Most of us have popped open a bottle of bubbly to celebrate a special occasion. And we've always been told the best sparkling wine is champagne from France. But the times, and the climates, are changing.
The Brits have historically knocked back more champagne than any other nation bar France itself. But this year, for the first time, less prestigious but more affordable sparkling wine is expected to beat champagne sales here. And English sparkling wine in particular is rapidly becoming a main player.

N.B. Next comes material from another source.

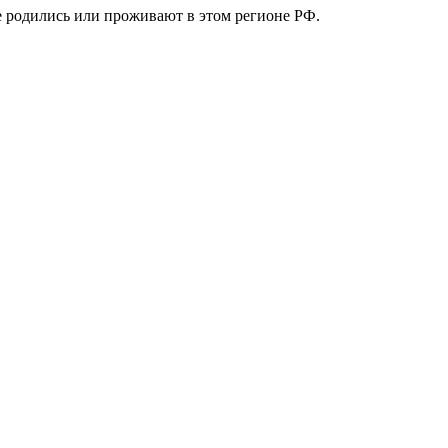
е родились или проживают в этом регионе РФ.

To wealthy bankers, it's long been a symbol of luxury and exclusivity. But to connoisseurs, it's the drink's Frenchness that bubbles to the surface first. Champagne is, after all, a region in France until you recreate that region in England, which is exactly what English wine-maker Christian Seeley has done, in spirit at least, on the rolling fields of Hampshire, an hour west of London. Seeley says, "This little piece where we are, this little valley, has a soil profile that is almost identical to what exists in Champagne, that's to say chalk and a bit of clay."
Seely co-owns one of the roughly 400 vineyards in England that produce sparkling wine, along with the usual red and white. It's a growing industry but with annual sales of around $40 million, it's still dwarfed by the approximately $5.5 billion champagne makes each year.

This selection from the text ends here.